FedEx is closing offices and parking aircrafts to deal with revenue for the first fiscal quarter, which was below expectations due to declining package volumes moving around the world.
CEO Raj Subramaniam said in a press release that he is cutting costs, freezing hiring and closing 90 FedEx offices, along with parking some cargo aircrafts. The company will cut Sunday ground operations and close five corporate offices.
The company said in the release results from its biggest unit Express had been curbed by macroeconomic weakness in Asia and service challenges in Europe, resulting in a $500 million shortfall compared with the company forecast. FedEx Ground saw its revenue around $300 million below the company forecasts.
The company has said it is focused on boosting profit margins and streamlining operations amid higher fuel and wage costs. Package volume has declined because of a cooling-off of pandemic-era online shopping costs.
In late June, as FedEx faced some of the same issues with the decline in online commerce, officials with the company laid out some plans.

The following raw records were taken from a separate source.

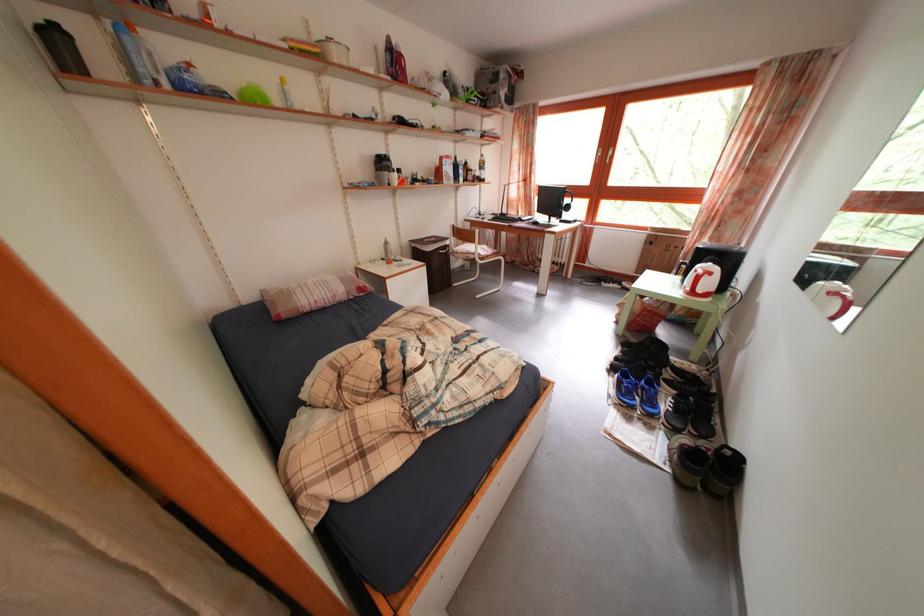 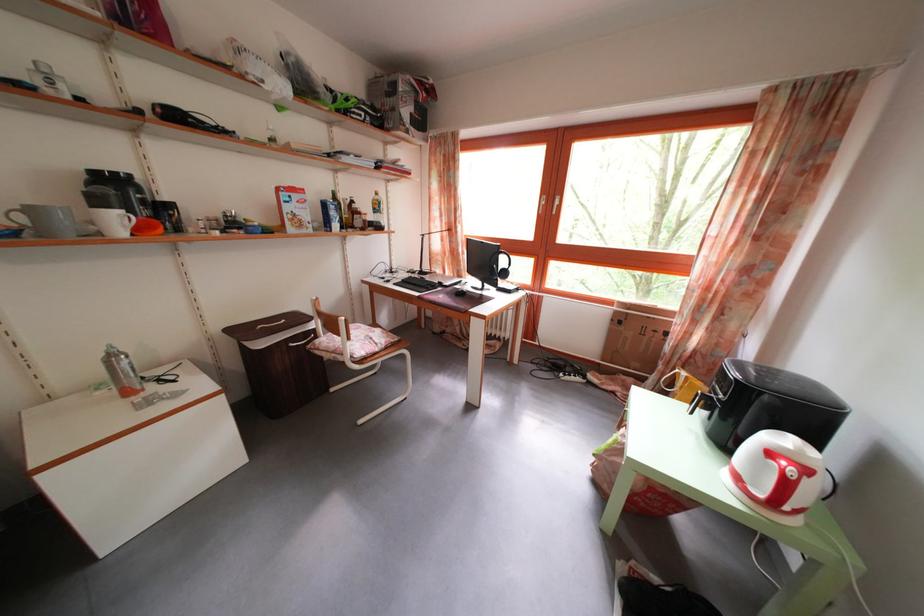 The point at (x=560, y=207) is marked in the first image. Where is the corresponding point in the second image?

(492, 265) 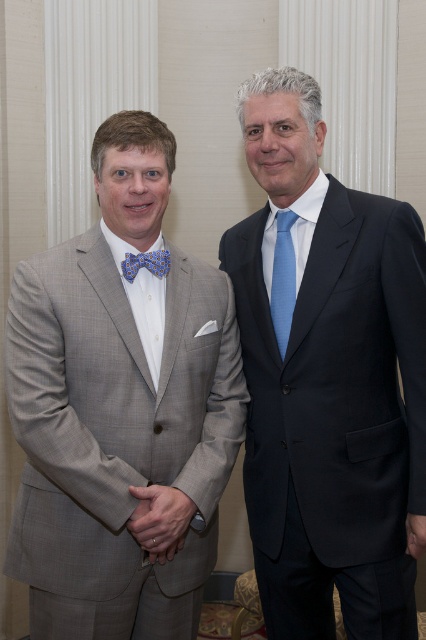 You are a photographer setting up for a portrait session. You need to ensure that all clothing items on the left side of the image are visible in the frame. Given that the light gray textured suit at left and the blue printed fabric bow tie at left are both on the left side, which one might require more space in the frame to be fully captured?

The light gray textured suit at left is larger in size than the blue printed fabric bow tie at left, so it would require more space in the frame to be fully captured.

You are a photographer setting up for a portrait. You need to ensure that the light gray textured suit at left and the blue printed fabric bow tie at left are both in focus. Since the bow tie is closer to the camera, will the suit still be in focus if you focus on the bow tie?

Yes, the light gray textured suit at left will still be in focus because it is positioned to the left of the blue printed fabric bow tie at left, which is closer to the camera. However, depth of field considerations depend on factors like aperture and lens used, but spatially they are aligned along the same plane horizontally.

You are a photographer setting up for a portrait session. You have two subjects in front of you, wearing a satin black suit at right and a light blue textured tie at center. You want to ensure that both subjects are clearly visible in the photo. Based on their positions, which subject should you focus on first to ensure proper depth of field?

The satin black suit at right is in front of the light blue textured tie at center, so you should focus on the satin black suit at right first to ensure both are in focus. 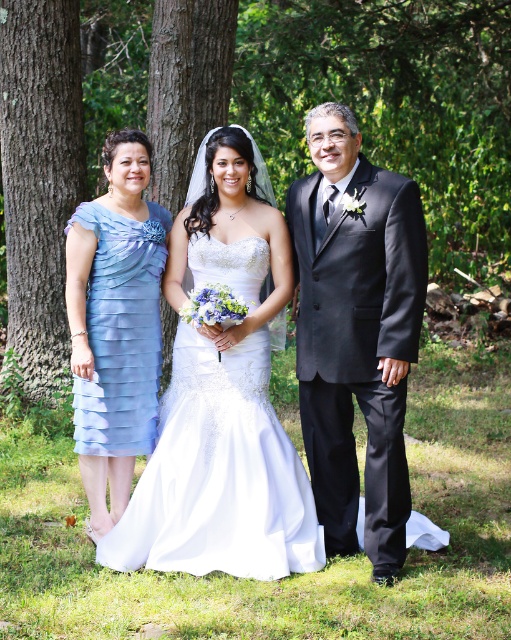 Question: Is green textured tree at center positioned in front of light blue chiffon dress at left?

Choices:
 (A) no
 (B) yes

Answer: (A)

Question: Among these points, which one is farthest from the camera?

Choices:
 (A) (201, 268)
 (B) (132, 316)
 (C) (95, 19)
 (D) (58, 212)

Answer: (C)

Question: Does green textured tree at center lie in front of light blue chiffon dress at left?

Choices:
 (A) yes
 (B) no

Answer: (B)

Question: In this image, where is green textured tree at center located relative to white satin dress at center?

Choices:
 (A) above
 (B) below

Answer: (A)

Question: Which point is closer to the camera?

Choices:
 (A) (499, 61)
 (B) (26, 209)
 (C) (99, 371)

Answer: (C)

Question: Which of the following is the farthest from the observer?

Choices:
 (A) black satin suit at right
 (B) white satin dress at center

Answer: (B) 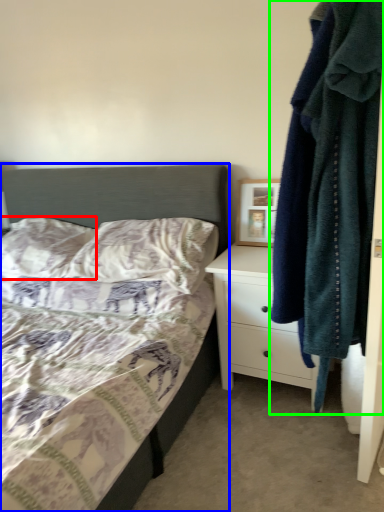 Question: Which object is positioned farthest from pillow (highlighted by a red box)? Select from bed (highlighted by a blue box) and laundry (highlighted by a green box).

Choices:
 (A) bed
 (B) laundry

Answer: (B)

Read more: As eCommerce Slows, FedEx Says It Will Rely on Efficiency
“We have dealt with economic crises before,” Subramaniam said at the time. “Cycles come and go. To be very clear, we are not assuming a deep economic recession. If the economy slows down to a mild recession, we can manage through it.”
Subramaniam said in June it would be important to boost efficiency in the next few years. It would co-locate some ground and express sorting facilities and have FedEx Ground handle more packages currently handled with FedEx Express.